Estuve a punto de preguntar por Faustino pero me abstuve. Estaba un poco borracha pero no mal, apenas mareada, ligera, contenta. De vuelta en nuestra mesa, Kirsten se excusó para ir al baño y Brian se ofreció a traernos ponche a todos. Cuando nos quedamos solos, Agustín preguntó si ya había besado al «gringazo ese». Fingí enojo y sonreí: «¿A ti qué te importa?». Entonces sonó un slow dance y propuso que bailáramos.

El nivel del argentino en lo referente a la danza era mucho mejor que el del gringo y mucho peor que el de cualquiera de mis compatriotas. Teniéndolo cerca, su mano en mi talle, sentí un ligero estremecimiento. Nos acercamos, perdidos en la mitad de la multitud. De un momento a otro sentí su aliento cálido en mi cuello. No cedí.

Dimos vueltas y más vueltas.

Con la esquina del ojo izquierdo, a un par de metros, vi cómo Brian bailaba respetuosamente con Kirsten.

No puedo relatar cómo sucedió, pues fue de esas cosas que suceden y no vale la pena buscarles una explicación. Desde mi cuello, los labios de Agustín fueron encontrando un sendero hasta mis propios labios. Me tomó entre sus brazos y me besó largamente. No hice nada por detenerlo.

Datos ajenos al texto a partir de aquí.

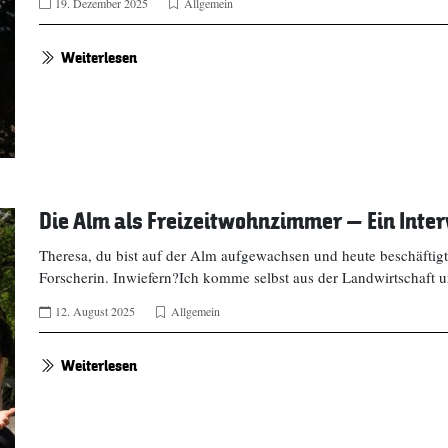
19. Dezember 2025
Allgemein
Weiterlesen
Die Alm als Freizeitwohnzimmer – Ein Inte
Theresa, du bist auf der Alm aufgewachsen und heute beschäftigt 
Forscherin. Inwiefern?Ich komme selbst aus der Landwirtschaft 
12. August 2025
Allgemein
Weiterlesen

Deslizando sus manos desde mis hombros hasta llegar a los codos, fue el argentino quien interrumpió el beso. «Colombiana», exclamó. Nos miramos y yo, tras unos segundos, recapacité y me excusé para ir al baño. Allí sentí ganas de quitarme la ropa y contemplarme en el espejo. A punto estuve de hacerlo, me bajé las tiras del vestido, probé ambos perfiles. Después permanecí en cada uno de los tres cubículos por algunos instantes, pero volvía a salir a mirarme en el espejo. Finalmente entraron unas chicas y logré componerme el maquillaje y arreglarme el vestido. Entre una cosa y otra, permanecí en el recinto alrededor de diez minutos. Cuando salí, puesto que no sabía qué hacer, caminé en dirección a la mesa. Allí, con un esmoquin que le iba un poco justo pero que parecía nuevo y no le quedaba del todo mal, en soledad y tomando ponche, estaba Faustino.

—Emiliana —exclamó afectando tranquilidad.

—Faustino.

Me senté enfrente y en un lapso de dos canciones ingerí todos los vasos de ponche que la gente había abandonado. No musité palabra. Faustino me miraba de vez en cuando, pero era fácil concluir que yo no era el objeto principal de su atención. No correspondí sus miradas.

—¿Y los demás? —consideré que ya había pasado el tiempo suficiente.

—Cuando llegué no había nadie.

Siguieron sucediéndose canciones. A un rap seguía un slow dance y, en consideración con los latinos, saco en el que nos echaban a un mismo tiempo a chicanos, argentinos y colombianos, una canción de la cubana Gloria Estefan. Faustino ni se iba, ni hablaba, ni me sacaba a bailar. Yo me di por vencida con respecto a Agustín, Kirsten y Brian. Seguramente Kirsten le hizo una escena al rosarino y se lo llevó. Era probable, también, que Limones me hubiera visto y se hubiera enfadado y marchado. Estaba sopesando mis opciones, la noche a punto de terminarse, cuando Faustino me interpeló una vez más:

—¿Necesitas un aventón?

Asentí con humildad. Me dijo que esperara un segundo y caminó hacia la salida. A su regreso anunció:

—Cinco minutos.

Pero transcurrió media hora. Nos quedamos en la mesa sin dirigirnos la palabra mientras la gente se iba. Un profesor caminó hasta nuestra posición y preguntó si todo estaba bien. Faustino lo ahuyentó con lo que a mí me pareció un inglés correcto. Transcurrieron treinta minutos, decía, hasta que estuvimos dentro de la camioneta de Chuy, en el angosto corredor detrás de las sillas. Chuy llegó en compañía de Jay (se pronuncia yei): vociferaban, reían, daban toda la impresión de haber estado ingiriendo licor. Chuy —que claramente sabía quién era yo— me preguntó si quería ir a su casa, tomar unas cervezas, platicar, dejar mi virginidad. Al decir esto, vi cómo Faustino conectaba miradas con él por el espejo. No dije nada. Chuy y Jay siguieron en lo que venían. Cada tanto requerían a Faustino, quien permanecía en silencio. La troka finalmente se detuvo en una estación de gasolina. Los dos ocupantes de las sillas delanteras, eléctricos, se bajaron. Faustino dejó pasar un minuto y también se bajó. Desde mi posición era imposible dilucidar en qué parte de la ciudad nos encontrábamos. Comencé a llorar.